Belief in immortality was another idea he shared with Jefferson. “If there was nothing beyond mortal life,” he wrote, “you might be ashamed of your Maker, and compare him to a little Girl amusing herself, her Brothers and Sisters by blowing Bubbles in Soap Sudds” In the last months of his life he wrote Jefferson concerning death, “I contemplate it without terror or dismay. If finite, which I cannot believe, and do not believe, there is an end of it all but I shall never know it, and why should I dread it, which I do not, if transit I shall ever be under the same constitution and administration of Government in the Universe, and I am not afraid to trust and confide in it.”

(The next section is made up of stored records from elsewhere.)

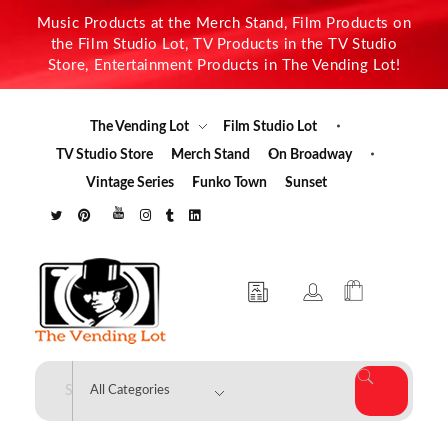
Music Products at the Merch Stand, Film Products on
the Film Studio Lot, TV Products in the TV Studio
Store, Entertainment Products in The Vending Lot!
The Vending Lot
Film Studio Lot
TV Studio Store
Merch Stand
On Broadway
Vintage Series
Funko Town
Sunset
The Vending Lot
Official Entertainment Merchandise & Product Line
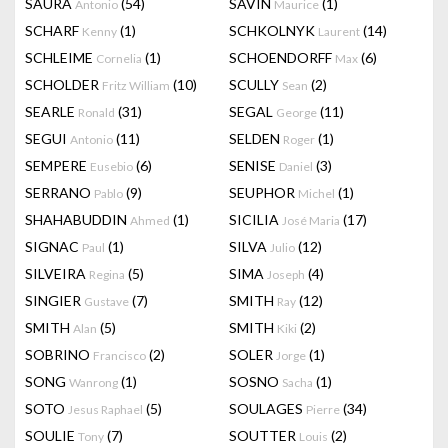
SAURA
(54)
SAVIN
(1)
Antonio
Maurice
SCHARF
(1)
SCHKOLNYK
(14)
Kenny
Laurent
SCHLEIME
(1)
SCHOENDORFF
(6)
Cornelia
Max
SCHOLDER
(10)
SCULLY
(2)
Fritz William
Sean
SEARLE
(31)
SEGAL
(11)
Ronald
George
SEGUI
(11)
SELDEN
(1)
Antonio
Roger
SEMPERE
(6)
SENISE
(3)
Eusebio
Daniel
SERRANO
(9)
SEUPHOR
(1)
Pablo
Michel
SHAHABUDDIN
(1)
SICILIA
(17)
Ahmed
José Maria
SIGNAC
(1)
SILVA
(12)
Paul
Julio
SILVEIRA
(5)
SIMA
(4)
Regina
Joseph
SINGIER
(7)
SMITH
(12)
Gustave
Ray
SMITH
(5)
SMITH
(2)
Alan
Kiki
SOBRINO
(2)
SOLER
(1)
Francisco
Jorge
SONG
(1)
SOSNO
(1)
Wanrong
Sacha
SOTO
(5)
SOULAGES
(34)
Jesus Raphael
Pierre
SOULIE
(7)
SOUTTER
(2)
Tony
Louis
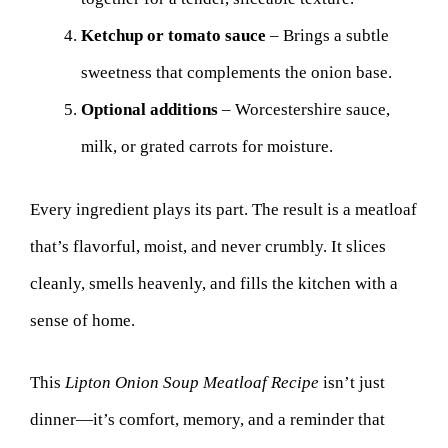
Ketchup or tomato sauce
– Brings a subtle
sweetness that complements the onion base.
Optional additions
– Worcestershire sauce,
milk, or grated carrots for moisture.
Every ingredient plays its part. The result is a meatloaf
that’s flavorful, moist, and never crumbly. It slices
cleanly, smells heavenly, and fills the kitchen with a
sense of home.
This
Lipton Onion Soup Meatloaf Recipe
isn’t just
dinner—it’s comfort, memory, and a reminder that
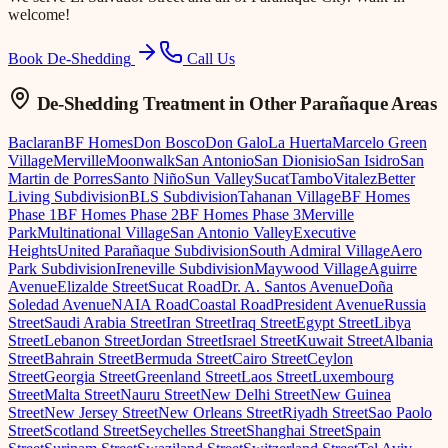
welcome!
Book De-Shedding
Call Us
De-Shedding Treatment
in Other Parañaque Areas
Baclaran
BF Homes
Don Bosco
Don Galo
La Huerta
Marcelo Green
Village
Merville
Moonwalk
San Antonio
San Dionisio
San Isidro
San
Martin de Porres
Santo Niño
Sun Valley
Sucat
Tambo
Vitalez
Better
Living Subdivision
BLS Subdivision
Tahanan Village
BF Homes
Phase 1
BF Homes Phase 2
BF Homes Phase 3
Merville
Park
Multinational Village
San Antonio Valley
Executive
Heights
United Parañaque Subdivision
South Admiral Village
Aero
Park Subdivision
Ireneville Subdivision
Maywood Village
Aguirre
Avenue
Elizalde Street
Sucat Road
Dr. A. Santos Avenue
Doña
Soledad Avenue
NAIA Road
Coastal Road
President Avenue
Russia
Street
Saudi Arabia Street
Iran Street
Iraq Street
Egypt Street
Libya
Street
Lebanon Street
Jordan Street
Israel Street
Kuwait Street
Albania
Street
Bahrain Street
Bermuda Street
Cairo Street
Ceylon
Street
Georgia Street
Greenland Street
Laos Street
Luxembourg
Street
Malta Street
Nauru Street
New Delhi Street
New Guinea
Street
New Jersey Street
New Orleans Street
Riyadh Street
Sao Paolo
Street
Scotland Street
Seychelles Street
Shanghai Street
Spain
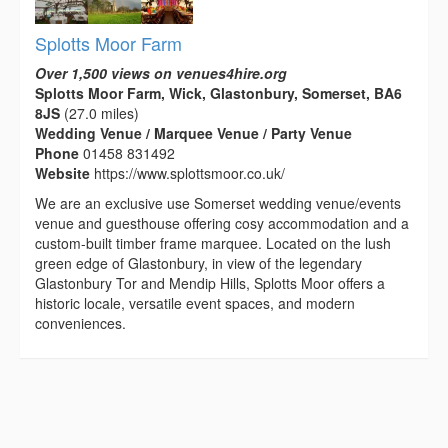
Splotts Moor Farm
Over 1,500 views on venues4hire.org
Splotts Moor Farm, Wick, Glastonbury, Somerset, BA6
8JS
(27.0 miles)
Wedding Venue / Marquee Venue / Party Venue
Phone
01458 831492
Website
https://www.splottsmoor.co.uk/
We are an exclusive use Somerset wedding venue/events
venue and guesthouse offering cosy accommodation and a
custom-built timber frame marquee. Located on the lush
green edge of Glastonbury, in view of the legendary
Glastonbury Tor and Mendip Hills, Splotts Moor offers a
historic locale, versatile event spaces, and modern
conveniences.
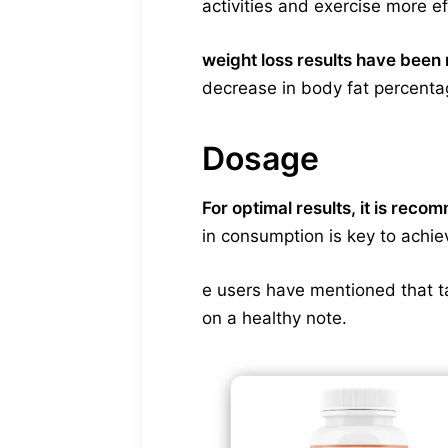
activities and exercise more ef
weight loss results have been 
decrease in body fat percenta
Dosage
For optimal results, it is rec
in consumption is key to achi
e users have mentioned that t
on a healthy note.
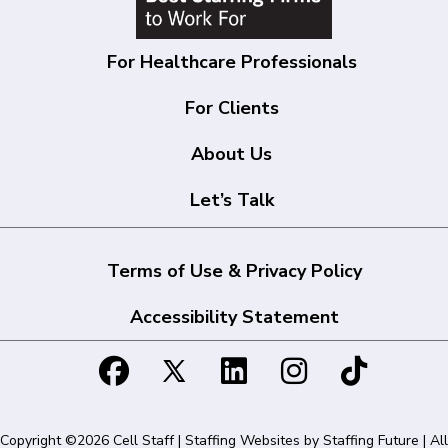
For Healthcare Professionals
For Clients
About Us
Let’s Talk
Terms of Use & Privacy Policy
Accessibility Statement
Copyright ©2026 Cell Staff | Staffing Websites by
Staffing Future
| All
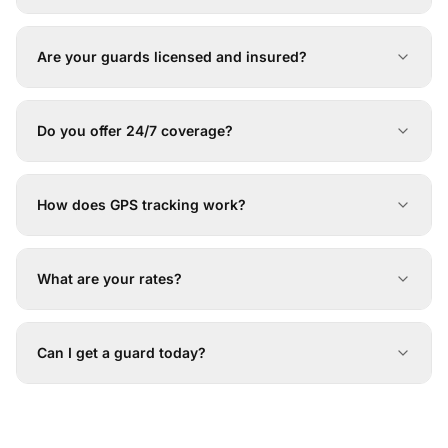
Are your guards licensed and insured?
Do you offer 24/7 coverage?
How does GPS tracking work?
What are your rates?
Can I get a guard today?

Adams’s son Charles, an alcoholic, his beloved daughter, Nabby, and then Abigail died before him. He lived to see his son John Quincy, inaugurated president in 1825. Adams died July 4th, 1826, several hours after Jefferson, on the 50th anniversary of the signing of the Declaration of Independence.
Death
A crypt beneath United First Parish Church (Unitarian), Quincy, is Adams final resting place. Income from land he donated to the town financed their current building, completed in 1828. As he stipulated, the congregation took granite from quarries on the donated land to build a temple for the public worship of God.
Sources
The John Adams Papers are at the Massachusetts Historical Society in Boston, Massachusetts. Adams’s grandson, Charles Francis Adams, edited the Works of John Adams, 10 vol. (1850-56, reprinted 1971). A more complete set of Adams materials is being assembled by the Adams papers project, L.H. Butterfield et al., eds., including Diary and Autobiography of John Adams, 4 vol. (1961); Adams Family Correspondence, 6 vol. (1963-93); Papers of John Adams, 8 vol. (1977- ). Many of Adams’s religious opinions are found in his correspondence with Jefferson and Rush. This is collected in Lester J. Cappon, ed., The Adams-Jefferson Letters, 2 vol. (1959, reprinted in 1 vol., 1988) and John A. Schutz and Douglass Adair, eds., The Spur of Fame: Dialogues of John Adams and Benjamin Rush, 1805-1813 (1966). Some of Adams’s writing is anthologized in Norman Cousins, ed., In God We Trust: The Religious Beliefs and Ideas of the American Founding Fathers (1958).
There are many biographies of Adams. Among the recent ones are Page Smith, John Adams, two vol., (1962-63); Peter Shaw, The Character of John Adams (1976); John Ferling, John Adams: A Life (1992); Joseph J. Ellis, Passionate Sage: The Character and Legacy of John Adams (1993); and David McCullough, John Adams (2001). The Adams family as a whole is studied in Paul C. Nagel, Descent from Glory: Four Generations of the John Adams Family (1999) and Francis Russell, Adams, An American Dynasty (2002). Information on Adams’s connection with the Unitarian church is contained William Churchill Edwards, First Parish Church (Unitarian) (The Church of the Presidents), Quincy Massachusetts and The Tombs of the Presidents (1957). The story of Lemuel Briant is traced in Samuel A. Eliot, Heralds of a Liberal Faith, vol. 1 (1910) and Conrad Wright, The Beginnings of Unitarianism in America (1955).